Though likely unfamiliar to casual fans outside of racing, Accelerate is the current kingpin in the Sport of Kings.
The 6-year-old won six of his seven races last year, including the Breeders’ Cup Classic, while amassing more than $5 million in earnings.
The Pegasus is to be his final race. Afterward, he’ll be sent home to Kentucky to begin a new career as a breeding stallion.
If recent history holds, his 11 challengers will have their work cut out in what marks the third running of the Pegasus.
Each of the previous two winners — Arrogate and Gun Runner — notched victories in the Breeders’ Cup Classic before closing out their racing careers with wins in the Pegasus.
Accelerate will be trying to do the same.
▪ 3. Winning a $9 million horse race will likely do little in removing the bitter sting left by the New Orleans Saints’ controversial overtime loss to the Rams in the AFC Championship game on Sunday.
But it certainly won’t hurt Saints owner Gayle Benson.
Benson owns Tom’s d’Etat, a horse named for her late husband (and the Saints’ previous owner), and one of 12 horses scheduled to line up Saturday in the Pegasus.
Tom’s d’Etat will be 20-1 on the program.
▪ 4. The distance from start to finish of the $7 million Pegasus World Cup Turf Invitation is 1 3/16 miles, the same distance as the Preakness Stakes, middle leg of the Triple Crown.
It is, relative to most North American horse races, long.
But it is a short distance to traverse for Aerolithe, given how far the gray mare has journeyed just to take get to South Florida.
Aerolithe, you see, has raced exclusively in Japan.
To get from there to here, she flew for 21 hours and 25 minutes to get from Tokyo to her final destination, with stops along the way in Seoul, South Korea, and Anchorage, Alaska.
The undefeated Mexican champion Kukulkan, who is running in the $9 million Pegasus World Cup, has done a fair amount of traveling himself recently.
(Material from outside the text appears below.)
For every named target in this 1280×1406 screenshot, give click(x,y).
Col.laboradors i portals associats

After traveling to South Florida to win the Caribbean Classic at Gulfstream back in December, he returned to Mexico.
Now he’s back, putting his perfect 14 for 14 record on the line.
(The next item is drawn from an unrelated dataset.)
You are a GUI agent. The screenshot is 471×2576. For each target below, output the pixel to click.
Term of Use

▪ 5. Horses come and go, sometimes as a national audience is just getting to know them. Justify, this year’s Triple Crown winner, is a prime example. He raced but six times and was retired after making history in the Belmont.
Trainers and jockeys, on the other hand, are the constants. And one such trainer, in particular, D. Wayne Lukas, has a horse going in in the Pegasus. Lukas, now 83, will be sending out Bravazo, who finished second by 1/2-length to Justify in last year’s Preakness.
Lukas has been around the sport so long that three of the other trainers with horses in the Pegasus — Todd Pletcher (Audible), Dallas Stewart (Seeking the Soul), and Kiaran McLaughlin (True Timbers) — were once his assistants.
“Wayne has been a great mentor to all of us and a coach,” McLaughlin said.
Said Lukas: “It’s one thing to train a nice horse or have two or three champions. But any time you have an influence on a person’s life and you make a difference in what they do… and have the success these guys are having, there’s no finer thing than that.”
Time of race
Post time for the first race on Gulfstream’s 12-race program is 11:30 a.m.
The Pegasus is scheduled for 5:36 p.m. and will be televised on NBC, with coverage starting at 4:30 p.m.